# Instructions to follow
Your output should be the full listing, unchanged.

# Data for the task
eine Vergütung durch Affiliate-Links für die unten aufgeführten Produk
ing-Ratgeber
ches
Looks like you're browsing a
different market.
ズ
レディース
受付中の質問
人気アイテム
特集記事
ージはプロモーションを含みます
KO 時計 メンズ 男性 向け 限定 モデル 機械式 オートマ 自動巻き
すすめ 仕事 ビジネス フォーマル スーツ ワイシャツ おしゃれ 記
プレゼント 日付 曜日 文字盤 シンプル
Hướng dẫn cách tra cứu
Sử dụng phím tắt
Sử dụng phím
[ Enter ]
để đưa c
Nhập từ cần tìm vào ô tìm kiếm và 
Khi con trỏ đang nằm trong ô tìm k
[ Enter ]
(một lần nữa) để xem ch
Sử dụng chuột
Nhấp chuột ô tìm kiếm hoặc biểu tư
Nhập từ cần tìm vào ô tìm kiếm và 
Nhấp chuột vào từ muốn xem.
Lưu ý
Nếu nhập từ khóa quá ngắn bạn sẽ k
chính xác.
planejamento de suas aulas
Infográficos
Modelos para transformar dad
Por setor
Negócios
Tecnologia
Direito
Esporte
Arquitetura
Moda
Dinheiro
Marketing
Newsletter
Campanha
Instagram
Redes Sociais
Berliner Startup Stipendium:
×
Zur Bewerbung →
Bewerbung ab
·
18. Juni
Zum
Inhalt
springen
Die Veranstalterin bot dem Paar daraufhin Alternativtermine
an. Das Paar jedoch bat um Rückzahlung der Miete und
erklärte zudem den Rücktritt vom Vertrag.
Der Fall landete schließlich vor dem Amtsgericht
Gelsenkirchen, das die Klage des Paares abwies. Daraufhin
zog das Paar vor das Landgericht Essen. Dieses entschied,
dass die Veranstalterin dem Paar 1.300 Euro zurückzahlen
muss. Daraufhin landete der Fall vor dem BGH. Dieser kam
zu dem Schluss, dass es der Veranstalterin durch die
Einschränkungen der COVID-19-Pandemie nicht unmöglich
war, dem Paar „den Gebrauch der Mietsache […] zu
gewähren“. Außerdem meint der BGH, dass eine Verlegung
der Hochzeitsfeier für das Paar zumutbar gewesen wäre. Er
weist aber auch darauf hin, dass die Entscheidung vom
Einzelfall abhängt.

# Finished exercise
eine Vergütung durch Affiliate-Links für die unten aufgeführten Produk
ing-Ratgeber
ches
Looks like you're browsing a
different market.
ズ
レディース
受付中の質問
人気アイテム
特集記事
ージはプロモーションを含みます
KO 時計 メンズ 男性 向け 限定 モデル 機械式 オートマ 自動巻き
すすめ 仕事 ビジネス フォーマル スーツ ワイシャツ おしゃれ 記
プレゼント 日付 曜日 文字盤 シンプル
Hướng dẫn cách tra cứu
Sử dụng phím tắt
Sử dụng phím
[ Enter ]
để đưa c
Nhập từ cần tìm vào ô tìm kiếm và 
Khi con trỏ đang nằm trong ô tìm k
[ Enter ]
(một lần nữa) để xem ch
Sử dụng chuột
Nhấp chuột ô tìm kiếm hoặc biểu tư
Nhập từ cần tìm vào ô tìm kiếm và 
Nhấp chuột vào từ muốn xem.
Lưu ý
Nếu nhập từ khóa quá ngắn bạn sẽ k
chính xác.
planejamento de suas aulas
Infográficos
Modelos para transformar dad
Por setor
Negócios
Tecnologia
Direito
Esporte
Arquitetura
Moda
Dinheiro
Marketing
Newsletter
Campanha
Instagram
Redes Sociais
Berliner Startup Stipendium:
×
Zur Bewerbung →
Bewerbung ab
·
18. Juni
Zum
Inhalt
springen
Die Veranstalterin bot dem Paar daraufhin Alternativtermine
an. Das Paar jedoch bat um Rückzahlung der Miete und
erklärte zudem den Rücktritt vom Vertrag.
Der Fall landete schließlich vor dem Amtsgericht
Gelsenkirchen, das die Klage des Paares abwies. Daraufhin
zog das Paar vor das Landgericht Essen. Dieses entschied,
dass die Veranstalterin dem Paar 1.300 Euro zurückzahlen
muss. Daraufhin landete der Fall vor dem BGH. Dieser kam
zu dem Schluss, dass es der Veranstalterin durch die
Einschränkungen der COVID-19-Pandemie nicht unmöglich
war, dem Paar „den Gebrauch der Mietsache […] zu
gewähren“. Außerdem meint der BGH, dass eine Verlegung
der Hochzeitsfeier für das Paar zumutbar gewesen wäre. Er
weist aber auch darauf hin, dass die Entscheidung vom
Einzelfall abhängt.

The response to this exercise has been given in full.